# corim
**Concise Reference Integrity Manifest (CoRIM)** — Rust implementation of
[draft-ietf-rats-corim-10](https://www.ietf.org/archive/id/draft-ietf-rats-corim-10.html).
CBOR-native Rust types for the CoRIM / CoMID CDDL schema, a builder API,
validation/appraisal logic, and signed CoRIM (COSE_Sign1) support for
Remote Attestation (RATS) Endorsements and Reference Values.
## Features
- **Full CDDL coverage** — `corim-map`, CoMID, CoTL, all 9 triple types,
`measurement-values-map` with all fields
- **Signed CoRIM (`#6.18`)** — decode, validate, construct (attached + detached);
no crypto dependency
- **Zero-dependency CBOR** — built-in encoder/decoder, deterministic per RFC 8949 §4.2.1
- **`no_std` support** — `#![no_std]` + `alloc`; `std` feature (default) adds
`SystemTime`-based validation
- **Builder API** — `ComidBuilder`, `CotlBuilder`, `CorimBuilder`, `SignedCorimBuilder`.
Opt-in environment catalog (`declare_env` / `EnvRef` / `add_*_for`) lets one
`EnvironmentMap` be shared across triples without duplication, and
`strict_links` adds a cross-triple env-anchoring lint.

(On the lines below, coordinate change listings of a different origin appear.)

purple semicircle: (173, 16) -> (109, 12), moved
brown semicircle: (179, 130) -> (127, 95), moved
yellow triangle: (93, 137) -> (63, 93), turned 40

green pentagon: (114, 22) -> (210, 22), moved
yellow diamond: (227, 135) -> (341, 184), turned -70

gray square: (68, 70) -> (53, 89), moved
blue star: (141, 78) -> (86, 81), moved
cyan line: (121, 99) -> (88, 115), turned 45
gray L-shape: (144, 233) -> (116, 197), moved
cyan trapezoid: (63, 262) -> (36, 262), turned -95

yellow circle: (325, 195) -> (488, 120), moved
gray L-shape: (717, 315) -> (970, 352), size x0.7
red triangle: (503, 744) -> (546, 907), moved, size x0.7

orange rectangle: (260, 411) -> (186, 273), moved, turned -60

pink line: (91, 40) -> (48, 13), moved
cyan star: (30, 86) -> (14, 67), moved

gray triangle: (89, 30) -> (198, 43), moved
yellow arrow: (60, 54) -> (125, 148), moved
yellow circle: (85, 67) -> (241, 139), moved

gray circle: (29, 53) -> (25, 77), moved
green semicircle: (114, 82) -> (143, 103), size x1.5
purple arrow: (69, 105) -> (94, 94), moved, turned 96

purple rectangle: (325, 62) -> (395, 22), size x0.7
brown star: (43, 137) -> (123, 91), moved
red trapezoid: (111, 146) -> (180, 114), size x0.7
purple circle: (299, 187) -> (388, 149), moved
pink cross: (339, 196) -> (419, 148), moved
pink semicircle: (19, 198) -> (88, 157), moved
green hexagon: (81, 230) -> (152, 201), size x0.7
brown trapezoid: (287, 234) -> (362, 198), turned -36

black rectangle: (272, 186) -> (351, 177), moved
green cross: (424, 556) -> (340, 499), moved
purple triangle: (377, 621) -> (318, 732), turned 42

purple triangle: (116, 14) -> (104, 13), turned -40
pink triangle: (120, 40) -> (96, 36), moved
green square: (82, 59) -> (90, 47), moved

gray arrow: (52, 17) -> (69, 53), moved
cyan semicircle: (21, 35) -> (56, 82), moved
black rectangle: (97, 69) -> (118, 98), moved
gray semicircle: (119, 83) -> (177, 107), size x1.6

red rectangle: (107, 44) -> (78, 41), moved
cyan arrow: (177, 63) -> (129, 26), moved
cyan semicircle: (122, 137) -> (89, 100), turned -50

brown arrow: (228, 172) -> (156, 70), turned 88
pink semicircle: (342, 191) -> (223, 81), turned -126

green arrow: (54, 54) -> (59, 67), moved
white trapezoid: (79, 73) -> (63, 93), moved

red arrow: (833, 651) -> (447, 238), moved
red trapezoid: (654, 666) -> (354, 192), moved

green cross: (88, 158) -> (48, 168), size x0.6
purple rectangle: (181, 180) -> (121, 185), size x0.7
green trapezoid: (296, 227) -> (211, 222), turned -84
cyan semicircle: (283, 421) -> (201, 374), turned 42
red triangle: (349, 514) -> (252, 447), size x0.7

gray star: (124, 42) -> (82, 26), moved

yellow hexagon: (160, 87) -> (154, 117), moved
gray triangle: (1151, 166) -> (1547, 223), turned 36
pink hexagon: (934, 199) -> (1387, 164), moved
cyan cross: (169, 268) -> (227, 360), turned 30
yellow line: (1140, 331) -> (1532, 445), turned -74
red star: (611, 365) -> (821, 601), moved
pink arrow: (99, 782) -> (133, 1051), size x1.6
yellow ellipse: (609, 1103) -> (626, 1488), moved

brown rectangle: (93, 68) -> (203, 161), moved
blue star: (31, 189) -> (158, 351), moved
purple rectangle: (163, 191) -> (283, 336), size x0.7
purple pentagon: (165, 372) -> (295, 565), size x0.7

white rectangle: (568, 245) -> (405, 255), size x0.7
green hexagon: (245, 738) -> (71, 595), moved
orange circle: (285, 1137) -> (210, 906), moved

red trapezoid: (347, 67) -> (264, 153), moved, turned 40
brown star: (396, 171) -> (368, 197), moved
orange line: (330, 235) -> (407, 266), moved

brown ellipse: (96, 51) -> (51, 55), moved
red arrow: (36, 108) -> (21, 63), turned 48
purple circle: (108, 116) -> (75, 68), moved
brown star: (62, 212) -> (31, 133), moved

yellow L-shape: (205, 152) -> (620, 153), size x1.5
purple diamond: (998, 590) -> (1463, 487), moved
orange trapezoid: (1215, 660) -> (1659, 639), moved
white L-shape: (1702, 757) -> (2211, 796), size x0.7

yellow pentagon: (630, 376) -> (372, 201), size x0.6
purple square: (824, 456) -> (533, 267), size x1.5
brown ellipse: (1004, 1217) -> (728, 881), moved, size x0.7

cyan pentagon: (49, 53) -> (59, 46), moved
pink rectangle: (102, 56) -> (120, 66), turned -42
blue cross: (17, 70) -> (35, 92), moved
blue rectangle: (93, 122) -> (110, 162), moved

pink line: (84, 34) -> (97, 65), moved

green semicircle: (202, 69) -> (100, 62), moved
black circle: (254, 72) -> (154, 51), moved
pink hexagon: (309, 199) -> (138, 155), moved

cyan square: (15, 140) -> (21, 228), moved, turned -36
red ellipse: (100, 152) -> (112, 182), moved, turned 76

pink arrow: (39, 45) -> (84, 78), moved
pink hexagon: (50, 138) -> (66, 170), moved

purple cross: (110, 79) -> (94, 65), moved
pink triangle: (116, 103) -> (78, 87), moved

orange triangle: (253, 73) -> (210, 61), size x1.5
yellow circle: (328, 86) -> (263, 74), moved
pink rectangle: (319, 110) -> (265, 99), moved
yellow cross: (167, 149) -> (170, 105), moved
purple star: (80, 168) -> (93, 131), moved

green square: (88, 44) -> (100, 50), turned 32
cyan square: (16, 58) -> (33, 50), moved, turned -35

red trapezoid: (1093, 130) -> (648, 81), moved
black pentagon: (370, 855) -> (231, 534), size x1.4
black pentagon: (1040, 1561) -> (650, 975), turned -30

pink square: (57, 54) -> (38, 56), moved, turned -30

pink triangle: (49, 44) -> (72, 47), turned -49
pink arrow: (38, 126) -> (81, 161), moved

- **Validation & Appraisal** — reference value matching (§9.3), conditional
endorsement series (§9.3.4)
- **Profile framework** — [`Profile`] trait, [`ProfileRegistry`], and a
[`MatchContext`] for time-aware comparators let downstream crates plug in
CoRIM profiles that define their own tags or `measurement-values-map`
extras. The first-party Intel profile ships under the `profile-intel`
feature flag.
- **CoSWID** — structured types per RFC 9393 with co-constraint validation
- **Optional JSON** — `json` feature gate for `Value ↔ serde_json::Value` conversion
- **TCG / NVIDIA decode interop** — accepts the legacy `#6.500` / `#6.502`
outer wrappers, bare `corim-map` payloads, and TCG-style `#6.506(map)`
CoMID nesting seen in real-world signed CoRIMs (notably NVIDIA NIC
firmware). Decode-only; encoders always emit draft-10 wire format.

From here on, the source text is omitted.